:: Data to process ::
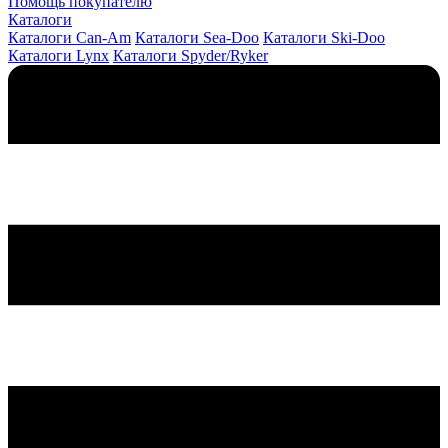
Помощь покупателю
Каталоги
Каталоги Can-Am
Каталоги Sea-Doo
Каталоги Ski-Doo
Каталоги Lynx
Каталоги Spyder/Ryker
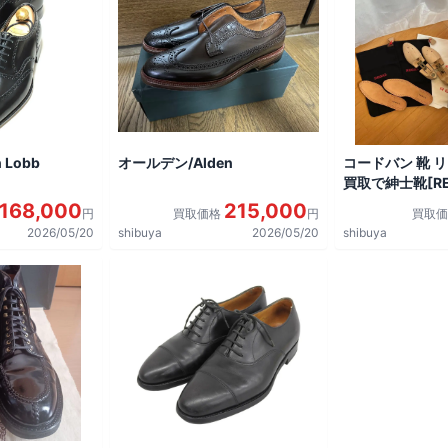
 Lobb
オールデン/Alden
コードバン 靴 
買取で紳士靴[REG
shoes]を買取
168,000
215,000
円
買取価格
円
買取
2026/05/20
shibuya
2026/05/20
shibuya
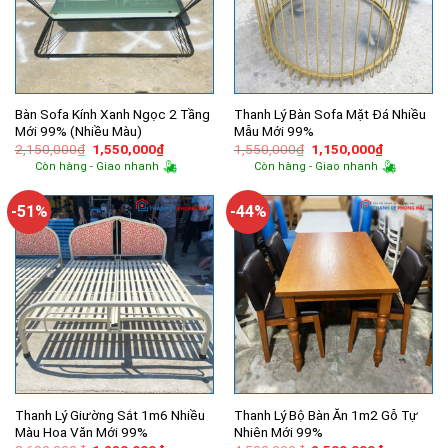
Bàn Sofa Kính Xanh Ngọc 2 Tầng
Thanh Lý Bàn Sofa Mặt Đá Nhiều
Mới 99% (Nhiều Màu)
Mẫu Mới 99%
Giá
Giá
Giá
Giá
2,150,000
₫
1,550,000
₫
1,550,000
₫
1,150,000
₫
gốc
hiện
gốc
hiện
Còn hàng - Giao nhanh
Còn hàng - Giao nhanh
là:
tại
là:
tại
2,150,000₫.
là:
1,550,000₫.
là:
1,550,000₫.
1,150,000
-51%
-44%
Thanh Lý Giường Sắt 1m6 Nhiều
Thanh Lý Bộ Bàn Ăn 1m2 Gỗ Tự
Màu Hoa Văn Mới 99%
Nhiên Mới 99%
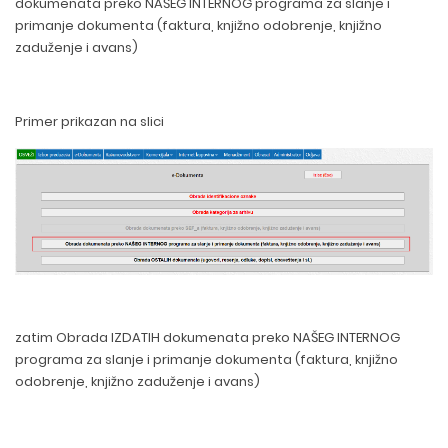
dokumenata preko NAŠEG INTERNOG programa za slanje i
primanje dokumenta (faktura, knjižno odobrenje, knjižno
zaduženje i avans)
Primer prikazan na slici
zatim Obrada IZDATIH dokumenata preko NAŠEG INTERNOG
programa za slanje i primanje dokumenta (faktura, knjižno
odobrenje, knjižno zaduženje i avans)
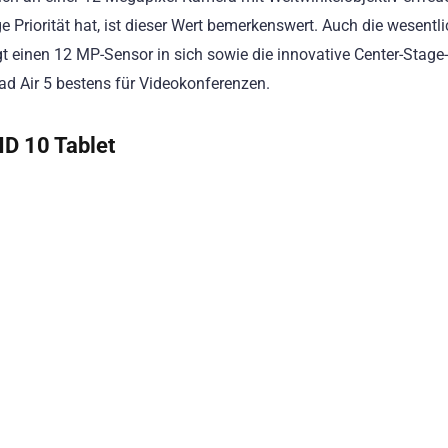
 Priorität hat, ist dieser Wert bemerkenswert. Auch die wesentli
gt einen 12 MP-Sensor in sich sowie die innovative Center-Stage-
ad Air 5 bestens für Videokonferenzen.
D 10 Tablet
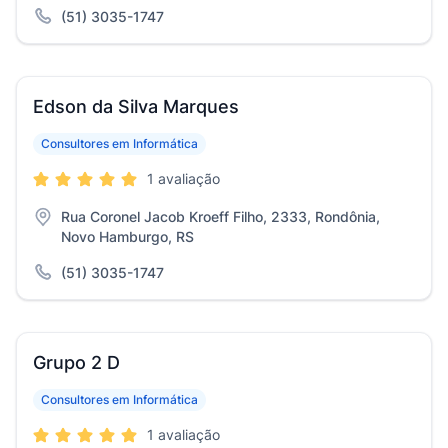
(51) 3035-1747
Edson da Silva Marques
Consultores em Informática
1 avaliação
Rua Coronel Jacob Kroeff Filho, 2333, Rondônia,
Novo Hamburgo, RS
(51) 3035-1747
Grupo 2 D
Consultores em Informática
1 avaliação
:::
:: Data to process ::
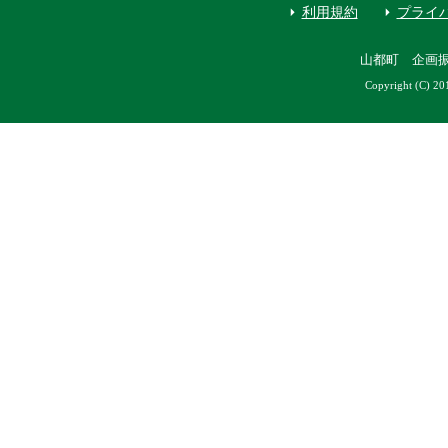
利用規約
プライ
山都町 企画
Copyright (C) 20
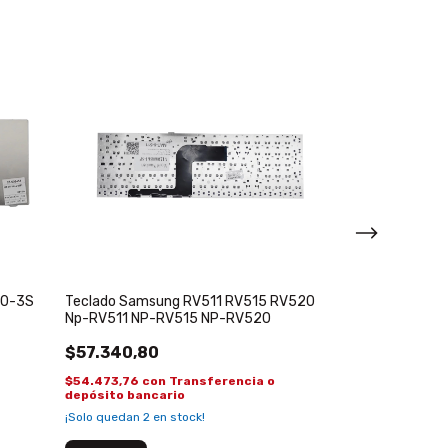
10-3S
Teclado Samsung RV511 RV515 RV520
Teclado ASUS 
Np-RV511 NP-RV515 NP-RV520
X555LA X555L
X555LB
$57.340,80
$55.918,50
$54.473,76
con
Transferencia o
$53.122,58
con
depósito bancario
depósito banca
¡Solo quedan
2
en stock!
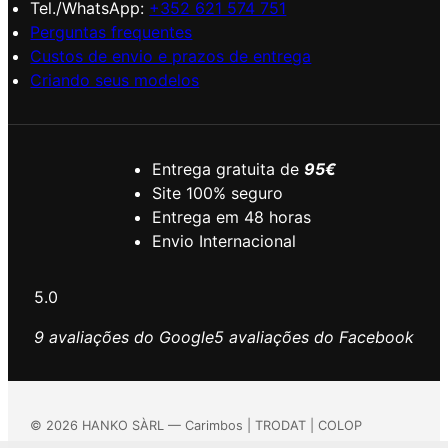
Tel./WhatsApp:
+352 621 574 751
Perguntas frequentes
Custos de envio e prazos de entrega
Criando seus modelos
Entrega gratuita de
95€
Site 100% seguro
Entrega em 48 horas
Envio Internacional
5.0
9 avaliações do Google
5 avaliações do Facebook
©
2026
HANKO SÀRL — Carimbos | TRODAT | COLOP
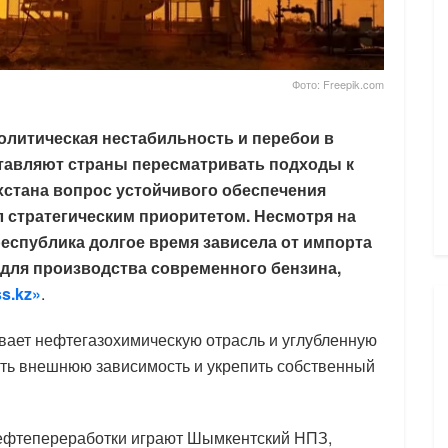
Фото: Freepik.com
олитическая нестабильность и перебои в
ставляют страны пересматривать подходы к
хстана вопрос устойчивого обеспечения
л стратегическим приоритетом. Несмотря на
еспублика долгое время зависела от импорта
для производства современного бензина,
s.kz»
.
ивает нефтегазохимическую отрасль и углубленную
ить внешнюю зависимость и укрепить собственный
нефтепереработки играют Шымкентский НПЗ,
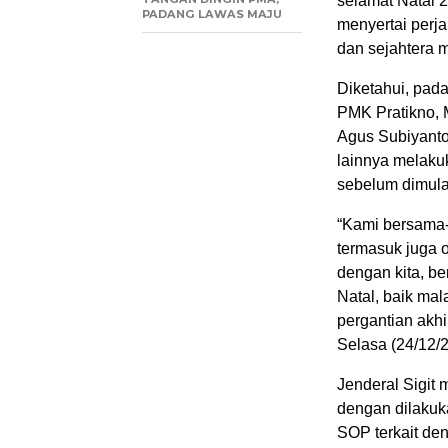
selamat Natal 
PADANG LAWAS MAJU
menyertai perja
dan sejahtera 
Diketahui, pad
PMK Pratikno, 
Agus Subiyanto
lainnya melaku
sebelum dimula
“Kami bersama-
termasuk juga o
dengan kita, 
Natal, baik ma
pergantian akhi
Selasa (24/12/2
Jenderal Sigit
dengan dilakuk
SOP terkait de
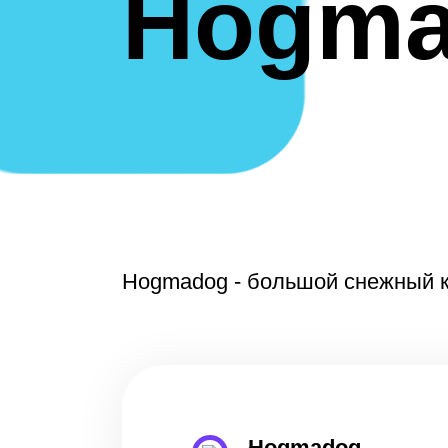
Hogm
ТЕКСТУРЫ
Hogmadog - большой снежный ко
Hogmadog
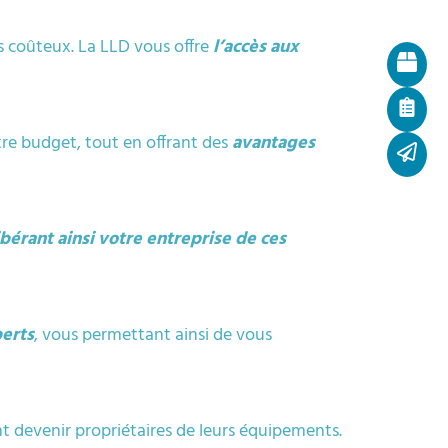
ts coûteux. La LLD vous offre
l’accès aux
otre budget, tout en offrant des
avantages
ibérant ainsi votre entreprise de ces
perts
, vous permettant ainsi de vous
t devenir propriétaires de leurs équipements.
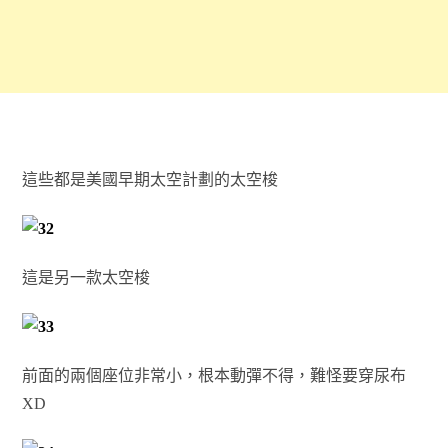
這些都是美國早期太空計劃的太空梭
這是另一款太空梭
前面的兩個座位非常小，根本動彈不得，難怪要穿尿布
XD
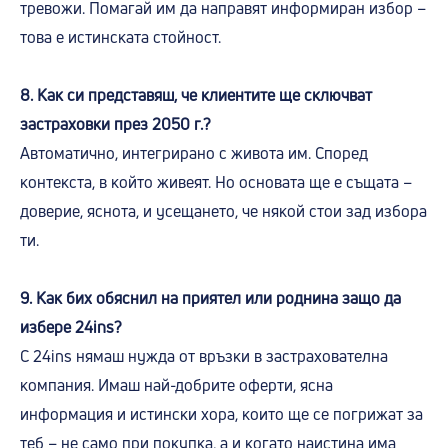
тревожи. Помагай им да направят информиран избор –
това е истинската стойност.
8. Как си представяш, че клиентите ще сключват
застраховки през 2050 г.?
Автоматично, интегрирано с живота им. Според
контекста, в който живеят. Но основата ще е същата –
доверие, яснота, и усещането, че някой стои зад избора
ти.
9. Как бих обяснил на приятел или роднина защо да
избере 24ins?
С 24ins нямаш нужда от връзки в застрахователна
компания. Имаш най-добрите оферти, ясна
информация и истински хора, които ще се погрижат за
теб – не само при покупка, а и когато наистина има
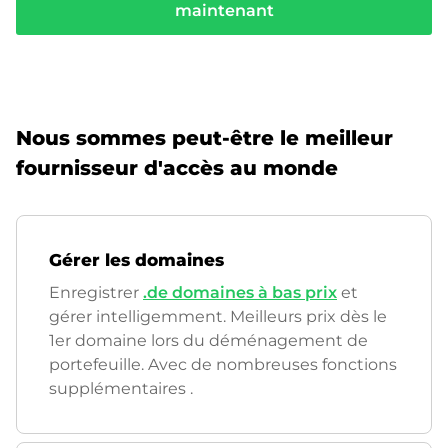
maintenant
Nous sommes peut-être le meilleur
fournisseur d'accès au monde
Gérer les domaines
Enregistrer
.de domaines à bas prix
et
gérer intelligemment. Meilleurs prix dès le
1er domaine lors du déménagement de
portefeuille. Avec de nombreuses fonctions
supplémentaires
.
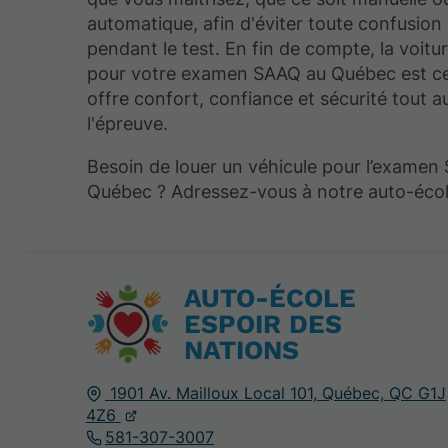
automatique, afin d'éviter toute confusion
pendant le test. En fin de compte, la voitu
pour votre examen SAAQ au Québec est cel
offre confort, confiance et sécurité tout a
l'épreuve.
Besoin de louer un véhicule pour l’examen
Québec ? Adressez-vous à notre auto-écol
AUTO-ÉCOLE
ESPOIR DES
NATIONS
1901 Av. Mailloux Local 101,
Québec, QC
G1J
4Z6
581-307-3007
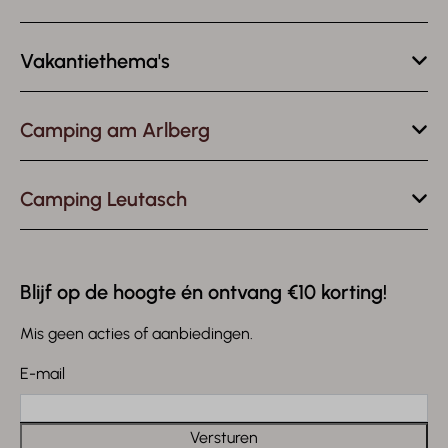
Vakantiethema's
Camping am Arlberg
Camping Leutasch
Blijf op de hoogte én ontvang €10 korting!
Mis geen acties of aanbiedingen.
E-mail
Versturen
:::
- **What you are asked to do**:
Looking at the listing above, count the lines that contain "primanje" and give nothing but the number.

- **Written response**:
2